Only it wasn’t so straightforward. Because, for the first time in Bolivian history, no candidate won a clear majority. Instead it was whittled down to Paz (who won 32 per cent of the vote) and Quiroga (27 per cent) who will face off at the ballot box again today. (The candidate for MAS, meanwhile, barely scraped 3 per cent).
Paz, of course, is the surprise frontrunner, having polled at less than 10 per cent before August’s election. A Christian democrat who claims to have lived in ten countries, the 58-year-old has campaigned on a platform of ‘capitalism for all’ – rejecting the idea of an International Monetary Fund bailout and touting tax breaks to stimulate the economy instead. Meanwhile, the more right-wing Quiroga, who briefly served as president in 2001, has called for drastic spending cuts, an IMF bailout and privatisation of state-run firms.

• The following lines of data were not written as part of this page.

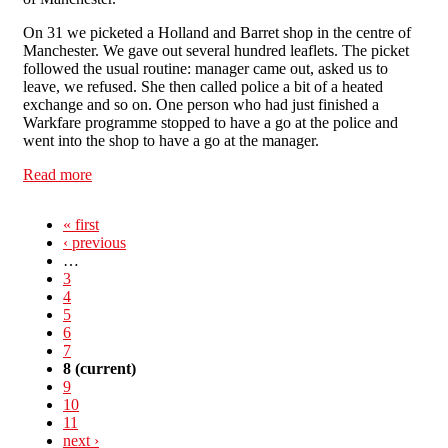
On 31 we picketed a Holland and Barret shop in the centre of
Manchester. We gave out several hundred leaflets. The picket
followed the usual routine: manager came out, asked us to
leave, we refused. She then called police a bit of a heated
exchange and so on. One person who had just finished a
Warkfare programme stopped to have a go at the police and
went into the shop to have a go at the manager.
Read more
about Manchester SolFed support IWA days of action
« first
‹ previous
…
3
4
5
6
7
8
(current)
9
10
11
next ›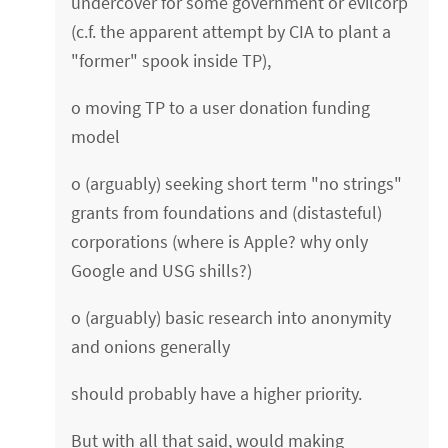
undercover for some government or evilcorp
(c.f. the apparent attempt by CIA to plant a
"former" spook inside TP),
o moving TP to a user donation funding
model
o (arguably) seeking short term "no strings"
grants from foundations and (distasteful)
corporations (where is Apple? why only
Google and USG shills?)
o (arguably) basic research into anonymity
and onions generally
should probably have a higher priority.
But with all that said, would making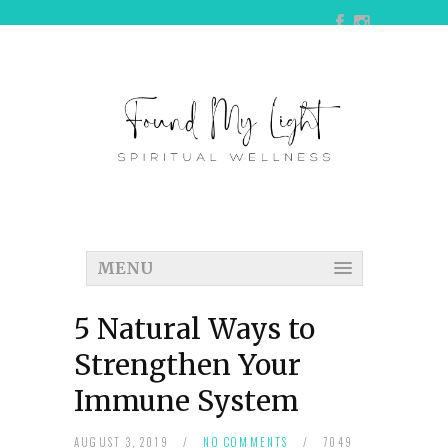
MENU
5 Natural Ways to
Strengthen Your
Immune System
AUGUST 3, 2019
/
NO COMMENTS
/
7049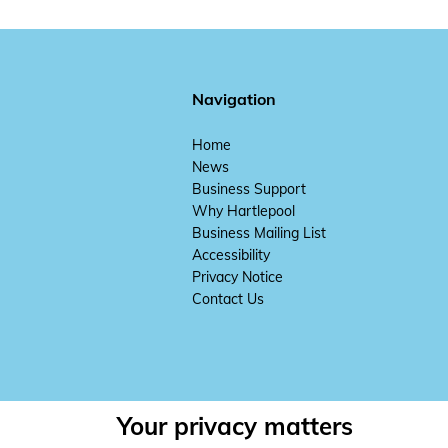
Navigation
Home
News
Business Support
Why Hartlepool
Business Mailing List
Accessibility
Privacy Notice
Contact Us
Your privacy matters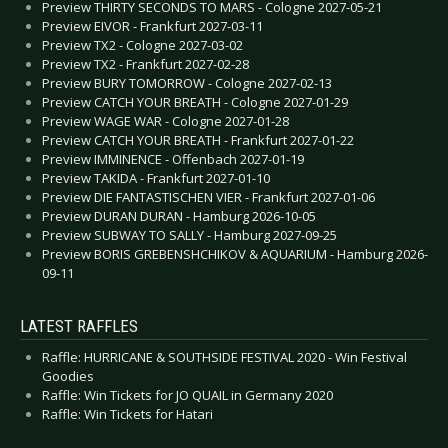
Preview THIRTY SECONDS TO MARS - Cologne 2027-05-21
Preview EIVOR - Frankfurt 2027-03-11
Preview TX2 - Cologne 2027-03-02
Preview TX2 - Frankfurt 2027-02-28
Preview BURY TOMORROW - Cologne 2027-02-13
Preview CATCH YOUR BREATH - Cologne 2027-01-29
Preview WAGE WAR - Cologne 2027-01-28
Preview CATCH YOUR BREATH - Frankfurt 2027-01-22
Preview IMMINENCE - Offenbach 2027-01-19
Preview TAKIDA - Frankfurt 2027-01-10
Preview DIE FANTASTISCHEN VIER - Frankfurt 2027-01-06
Preview DURAN DURAN - Hamburg 2026-10-05
Preview SUBWAY TO SALLY - Hamburg 2027-09-25
Preview BORIS GREBENSHCHIKOV & AQUARIUM - Hamburg 2026-
09-11
LATEST RAFFLES
Raffle: HURRICANE & SOUTHSIDE FESTIVAL 2020 - Win Festival
Goodies
Raffle: Win Tickets for JO QUAIL in Germany 2020
Raffle: Win Tickets for Hatari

Two possible victors, not so alike in ideology, united in two aims: to unpick the socioeconomic legacy of the past two decades and to move away from Bolivia’s traditional allies, Venezuela and China, into the anti-socialist orbit of the US. As Latin America expert Leonardo Coutinho told Spectator World, both Paz and Quiroga offer Donald Trump a golden opportunity to ‘support Bolivia in a process of institutional reconstruction’. Given the US President’s close relationship with his chainsaw-wielding counterpart in Argentina, Javier Milei, the chance to forge another alliance with the resource-rich Bolivia is likely to appeal.
Meanwhile the rest of the region watches and waits. With upcoming elections threatening to haemorrhage left-wing bases in Chile, Colombia, Peru and others, the ripples of the blue wave may bubble into a flood. Whether it can wash away the detritus from 20 years of socialism, though, will be Bolivia’s greatest test yet.